I’m doing some exercise in front of the TV when I hear a rare knock on the door. Nobody ever visits me except to collect overdue bills. I answer. It’s the neighbour from upstairs - the very same neighbour who wakes me up everyday dragging furniture across the wooden floors of his apartment, or by marching up and down in shoes, or by allowing his evil little mutt of a dog to bark endlessly. I’ve always wanted to confront him or his wife about it.
“Hi, I live upstairs. One of our bedsheets has fallen down into your yard.”
I live on the ground floor. My yard is the building’s dustbin, littered with cigarette butts and other assorted junk. Now it appears they have dropped something they want back.
“Could you go and check if it is there for me?” he asks.

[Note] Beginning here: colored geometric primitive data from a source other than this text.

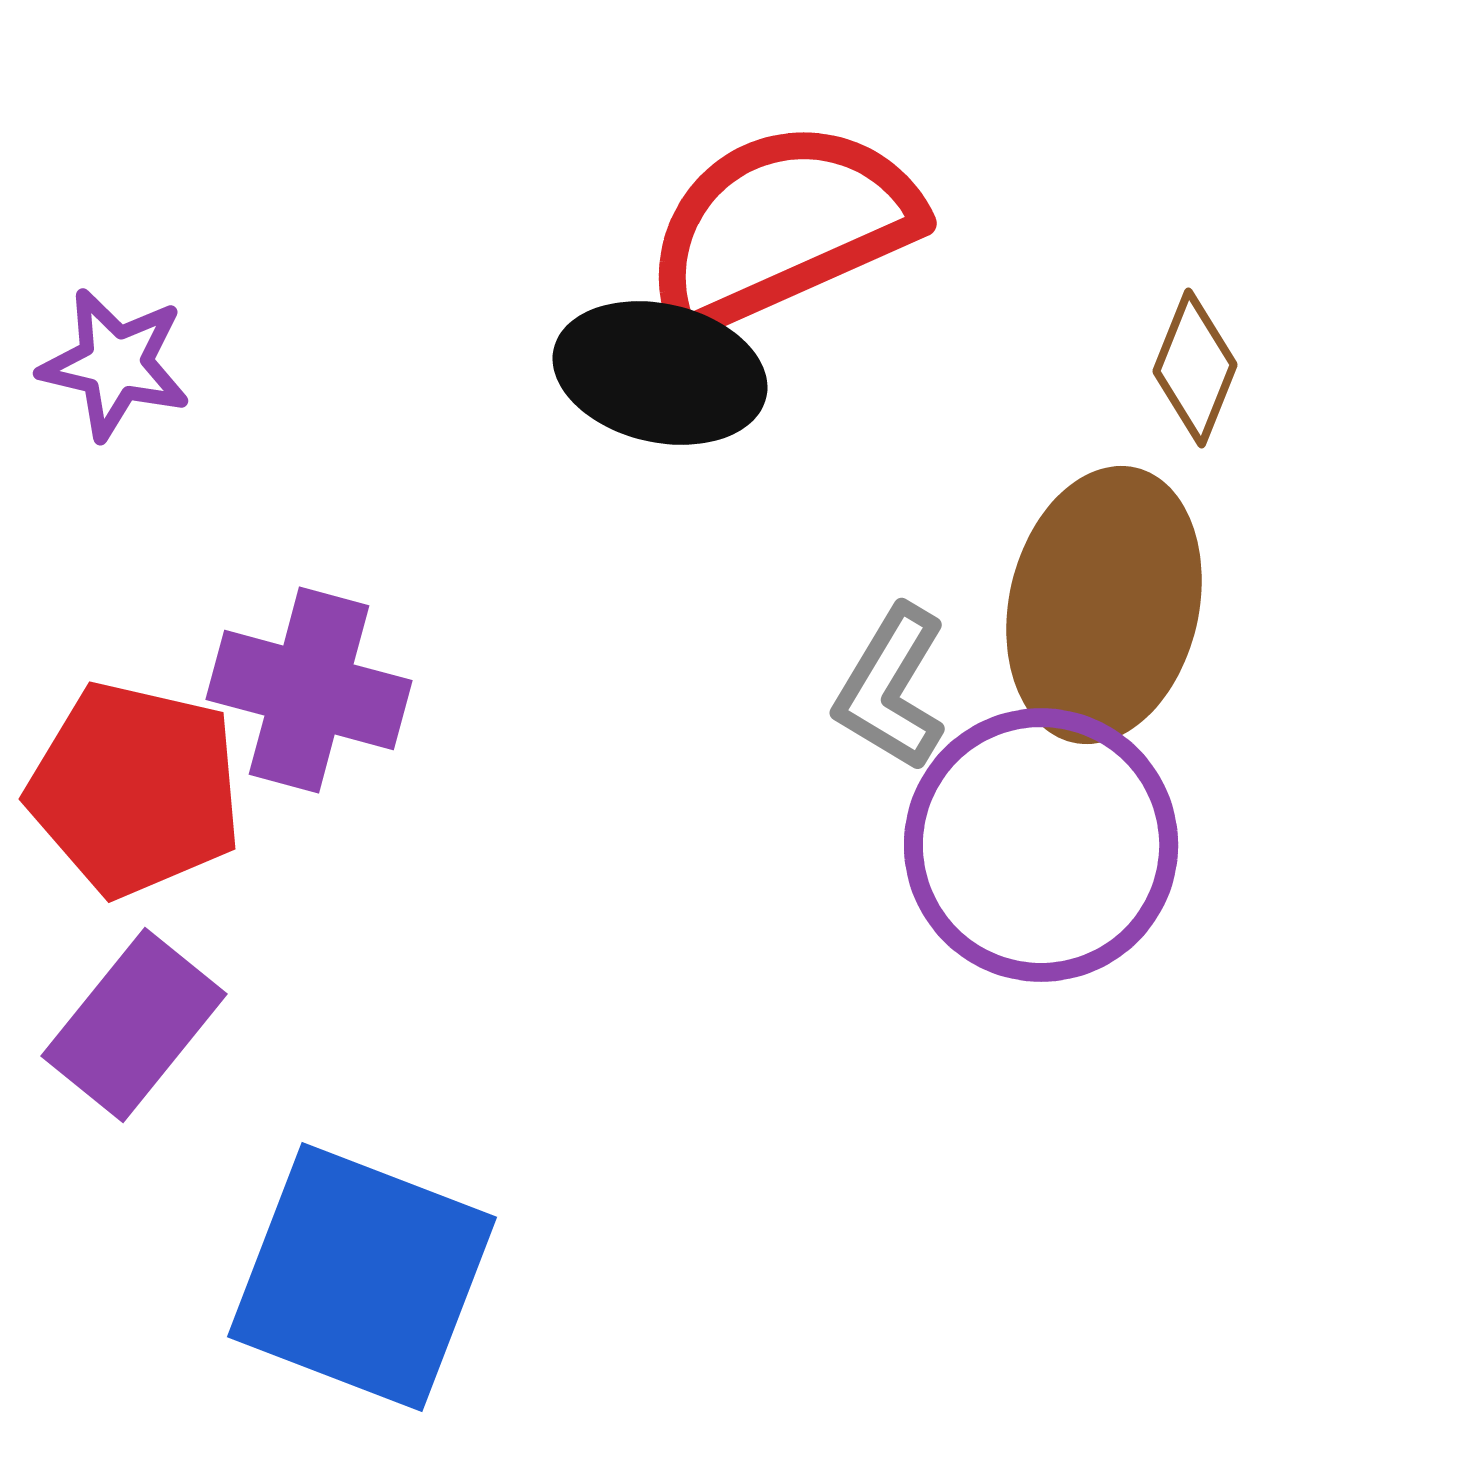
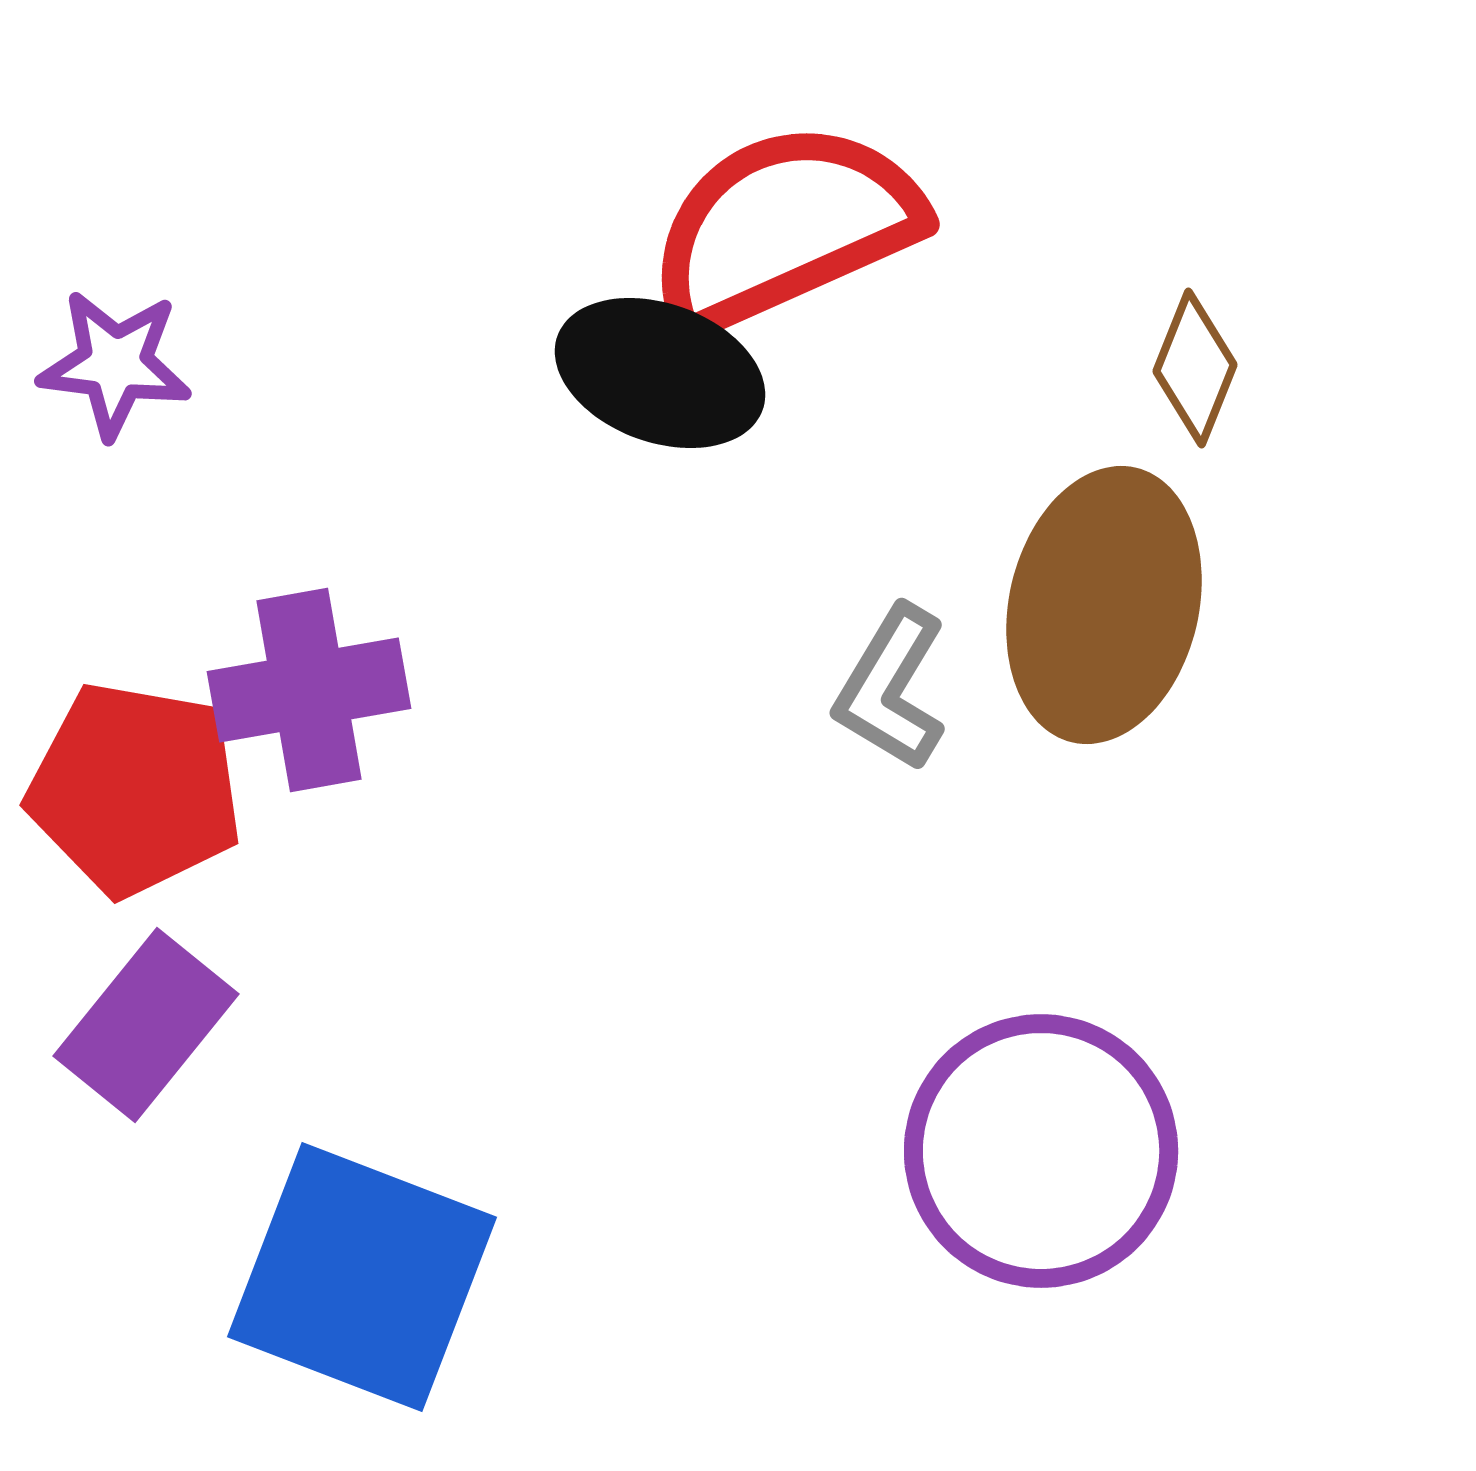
red semicircle: moved 3 px right, 1 px down
purple star: rotated 6 degrees counterclockwise
black ellipse: rotated 7 degrees clockwise
purple cross: rotated 25 degrees counterclockwise
red pentagon: rotated 3 degrees counterclockwise
purple circle: moved 306 px down
purple rectangle: moved 12 px right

I should say something. ‘This is the man who has cost you hours of sleep’, I remind myself.
“Sure. One second.”
Lame.
I go and look but I can’t find it. He apologises for disturbing me - this time - and leaves. I return to my exercise.
Another knock.
“Hi, I can see it on the roof of your laundry room.”
I don’t want to look again so I invite him in to check for himself, being infinitely more polite than I ought to be and that he has ever been to me. He finds it and walks back through my living room with the sheet draped over a pole.
I never said anything. This morning his dog woke me up again.